No, the US cannot print unlimited money. While the US Federal Reserve has the authority to create new money, there are limits to prevent excessive inflation and maintain the stability of the economy.

Who can legally print U.S. money? ›

The Bureau of Engraving and Printing is the Nation's sole producer of U.S. paper currency.

Why can't we just stop inflation? ›

But several other factors that weigh on prices, such as geopolitical conflicts and natural disasters, are outside of the Fed's control. And the Fed can only go so far with interest rate hikes without cooling the economy too much and causing a recession.

Where does printed money go? ›

If the banknotes are not genuine, Federal Reserve Banks send them to the U.S. Secret Service. If they are genuine and still in good condition, the notes are sent to depository institutions to fill new orders for currency.

How much money is printed each day? ›

Learn more interesting facts about money in the U.S. here. * The Bureau of Engraving and Printing produces 38 million notes a day with a face value of approximately $541 million. * 95% of the notes printed each year are used to replace notes already in circulation.
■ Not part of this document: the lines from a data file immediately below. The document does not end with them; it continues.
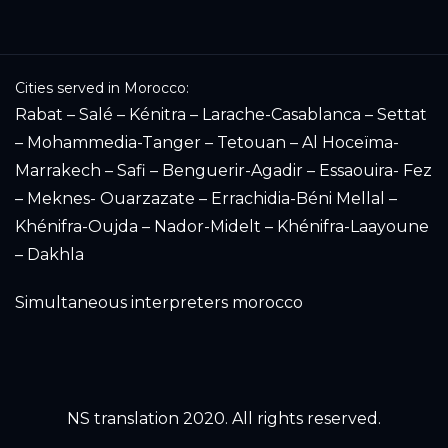
Cities served in Morocco:
Rabat – Salé – Kénitra – Larache-Casablanca – Settat
– Mohammedia-Tanger – Tetouan – Al Hoceïma-
Marrakech – Safi – Benguerir-Agadir – Essaouira- Fez
– Meknes- Ouarzazate – Errachidia-Béni Mellal –
Khénifra-Oujda – Nador-Midelt – Khénifra-Laayoune
– Dakhla
Simultaneous interpreters morocco
NS translation 2020. All rights reserved.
How much money is the U.S. printing? ›

Calendar-Year Print Order: Volume and Value
YearVolume of Notes PrintedValue of Notes Printed
20226.0$267.1
20216.8$319.7
20206.4$216.1
20195.7$173.7
17 more rows
May 5, 2023

References

Top Articles
Latest Posts
Article information

Author: Margart Wisoky

Last Updated:

Views: 5821

Rating: 4.8 / 5 (58 voted)

Reviews: 89% of readers found this page helpful

Author information

Name: Margart Wisoky

Birthday: 1993-05-13

Address: 2113 Abernathy Knoll, New Tamerafurt, CT 66893-2169

Phone: +25815234346805

Job: Central Developer

Hobby: Machining, Pottery, Rafting, Cosplaying, Jogging, Taekwondo, Scouting

Introduction: My name is Margart Wisoky, I am a gorgeous, shiny, successful, beautiful, adventurous, excited, pleasant person who loves writing and wants to share my knowledge and understanding with you.